I think maybe yes, in the way of just as sequences of the digits $0$ and $1$ (the binary system might be the easiest). These are just symbols, no connection to the natural numbers. But could we think the real numbers as a continuous number line in this way?
 A: I think you could make the argument that not only is this possible, but it has been done, and 2300 years ago at that!  I am referring to Euclidean geometry.  We think of real numbers as measuring the lengths of line segments; or, to use more Euclidean language, telling us when to line segments are congruent. In the Elements, Euclid frequently refers indirectly to real numbers.  For example, Proposition 3 of Book I is:

To cut off from the greater of two given unequal straight lines a
  straight line equal to the less.

You can think of this as explaining how to define subtraction.  Given two line segments, Euclid shows us how find a line segment whose length is equal to the difference of the two given line segments' lengths.  
You can also define multiplication and division of real numbers if you're allowed to designate a particular line segment as having unit length.  You can do this with similar triangles; see this question for a nice picture.
Sure, you can define integers within Euclidean geometry as multiples of a particular length, but this is often not relevant.  The Elements treats the concepts of similar triangles, area, etc., long before getting around to talking about integers.  

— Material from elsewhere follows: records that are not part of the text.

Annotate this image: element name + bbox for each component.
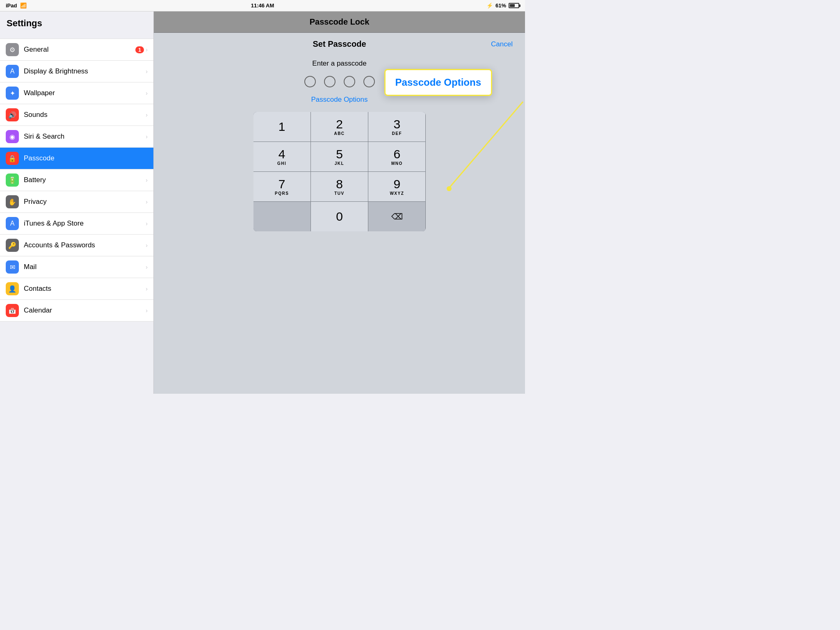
num-digit-4: 4	[278, 148, 285, 160]
label-calendar: Calendar	[24, 306, 144, 315]
icon-wallpaper: ✦	[6, 87, 19, 100]
num-digit-5: 5	[336, 148, 343, 160]
sidebar-item-battery[interactable]: 🔋Battery›	[0, 169, 153, 191]
sidebar-item-siri[interactable]: ◉Siri & Search›	[0, 126, 153, 148]
numpad: 12ABC3DEF4GHI5JKL6MNO7PQRS8TUV9WXYZ0⌫	[253, 112, 426, 231]
sidebar-item-wallpaper[interactable]: ✦Wallpaper›	[0, 82, 153, 104]
num-digit-3: 3	[393, 118, 400, 130]
num-key-5[interactable]: 5JKL	[311, 142, 368, 171]
dot-3	[344, 76, 355, 87]
status-bar: iPad 📶 11:46 AM ⚡ 61%	[0, 0, 525, 11]
num-key-3[interactable]: 3DEF	[368, 112, 425, 142]
callout-box: Passcode Options	[384, 69, 492, 96]
sidebar-item-display[interactable]: ADisplay & Brightness›	[0, 61, 153, 82]
wifi-icon: 📶	[20, 2, 27, 9]
sidebar-spacer	[0, 32, 153, 35]
num-key-4[interactable]: 4GHI	[253, 142, 310, 171]
modal-title: Set Passcode	[199, 39, 480, 49]
num-digit-7: 7	[278, 178, 285, 190]
num-digit-2: 2	[336, 118, 343, 130]
device-label: iPad	[6, 2, 17, 9]
sidebar-item-sounds[interactable]: 🔊Sounds›	[0, 104, 153, 126]
num-letters-8: TUV	[334, 191, 345, 196]
sidebar-item-contacts[interactable]: 👤Contacts›	[0, 278, 153, 300]
num-key-1[interactable]: 1	[253, 112, 310, 142]
num-key-empty	[253, 202, 310, 231]
icon-privacy: ✋	[6, 195, 19, 208]
modal-prompt: Enter a passcode	[312, 59, 366, 68]
battery-indicator	[509, 3, 519, 8]
label-sounds: Sounds	[24, 111, 144, 119]
num-letters-6: MNO	[391, 161, 403, 166]
battery-shell	[509, 3, 519, 8]
chevron-battery: ›	[146, 177, 148, 183]
num-digit-9: 9	[393, 178, 400, 190]
sidebar-item-general[interactable]: ⚙General1›	[0, 39, 153, 61]
sidebar-title: Settings	[0, 11, 153, 32]
icon-accounts: 🔑	[6, 239, 19, 252]
icon-display: A	[6, 65, 19, 78]
num-letters-2: ABC	[334, 131, 345, 136]
num-digit-1: 1	[278, 121, 285, 133]
icon-mail: ✉	[6, 260, 19, 274]
label-accounts: Accounts & Passwords	[24, 241, 144, 249]
num-key-6[interactable]: 6MNO	[368, 142, 425, 171]
num-key-7[interactable]: 7PQRS	[253, 172, 310, 201]
sidebar-item-privacy[interactable]: ✋Privacy›	[0, 191, 153, 213]
num-letters-5: JKL	[335, 161, 344, 166]
chevron-itunes: ›	[146, 220, 148, 227]
icon-siri: ◉	[6, 130, 19, 143]
label-contacts: Contacts	[24, 285, 144, 293]
icon-passcode: 🔒	[6, 152, 19, 165]
label-mail: Mail	[24, 263, 144, 271]
chevron-privacy: ›	[146, 199, 148, 205]
num-key-9[interactable]: 9WXYZ	[368, 172, 425, 201]
modal-cancel-button[interactable]: Cancel	[480, 40, 513, 48]
dot-2	[324, 76, 336, 87]
num-letters-3: DEF	[392, 131, 402, 136]
num-digit-6: 6	[393, 148, 400, 160]
right-panel: Passcode Lock Turn Passcode On Require P…	[154, 11, 525, 394]
label-siri: Siri & Search	[24, 132, 144, 141]
num-letters-9: WXYZ	[390, 191, 404, 196]
chevron-display: ›	[146, 68, 148, 75]
dot-1	[304, 76, 316, 87]
num-key-delete[interactable]: ⌫	[368, 202, 425, 231]
delete-icon: ⌫	[391, 212, 403, 221]
num-key-2[interactable]: 2ABC	[311, 112, 368, 142]
sidebar-item-accounts[interactable]: 🔑Accounts & Passwords›	[0, 235, 153, 256]
icon-calendar: 📅	[6, 304, 19, 317]
num-letters-4: GHI	[277, 161, 286, 166]
chevron-siri: ›	[146, 133, 148, 140]
icon-general: ⚙	[6, 43, 19, 56]
chevron-contacts: ›	[146, 285, 148, 292]
battery-percent: 61%	[495, 2, 506, 9]
label-wallpaper: Wallpaper	[24, 89, 144, 97]
chevron-sounds: ›	[146, 112, 148, 118]
label-battery: Battery	[24, 176, 144, 184]
sidebar-item-passcode[interactable]: 🔒Passcode	[0, 148, 153, 169]
status-left: iPad 📶	[6, 2, 27, 9]
sidebar-item-calendar[interactable]: 📅Calendar›	[0, 300, 153, 322]
label-itunes: iTunes & App Store	[24, 219, 144, 228]
callout-text: Passcode Options	[395, 77, 481, 88]
modal-header: Set Passcode Cancel	[154, 33, 525, 55]
icon-contacts: 👤	[6, 282, 19, 295]
passcode-dots	[304, 76, 375, 87]
label-display: Display & Brightness	[24, 67, 144, 75]
sidebar-section: ⚙General1›ADisplay & Brightness›✦Wallpap…	[0, 39, 153, 322]
chevron-accounts: ›	[146, 242, 148, 249]
num-key-8[interactable]: 8TUV	[311, 172, 368, 201]
num-digit-8: 8	[336, 178, 343, 190]
icon-sounds: 🔊	[6, 108, 19, 121]
sidebar-item-itunes[interactable]: AiTunes & App Store›	[0, 213, 153, 235]
bluetooth-icon: ⚡	[486, 2, 493, 9]
status-time: 11:46 AM	[251, 2, 274, 9]
chevron-general: ›	[146, 46, 148, 53]
passcode-options-link[interactable]: Passcode Options	[311, 96, 368, 104]
main-layout: Settings ⚙General1›ADisplay & Brightness…	[0, 11, 525, 394]
sidebar-item-mail[interactable]: ✉Mail›	[0, 256, 153, 278]
sidebar: Settings ⚙General1›ADisplay & Brightness…	[0, 11, 154, 394]
badge-general: 1	[135, 46, 144, 53]
num-key-0[interactable]: 0	[311, 202, 368, 231]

You might object that Euclid was very nonrigorous by modern standards, but it's possible to formalize Euclidean geometry in a rigorous way that does not use the real numbers or natural numbers; see Hilbert's Axioms.
I think it's possible to imagine a society existing with a notion of length but without anyone thinking in terms of integers.  For example, instead of counting out currency in distinct units like coins, your currency might be lengths of string of some type.  You might argue that many animals have an intuitive sense of length without understanding integers, so in that sense I would say that real numbers are the more primitive notion.
If you want to actually construct the real numbers, say from the axioms of set theory, that is another matter.  Maybe it could be done somehow without first creating the integers, but I'm not sure what that would accomplish.  Euclid and Hilbert take the more congenial root of giving axioms for geometry without showing there's a model, meaning a mathematical object that satisfies the axioms.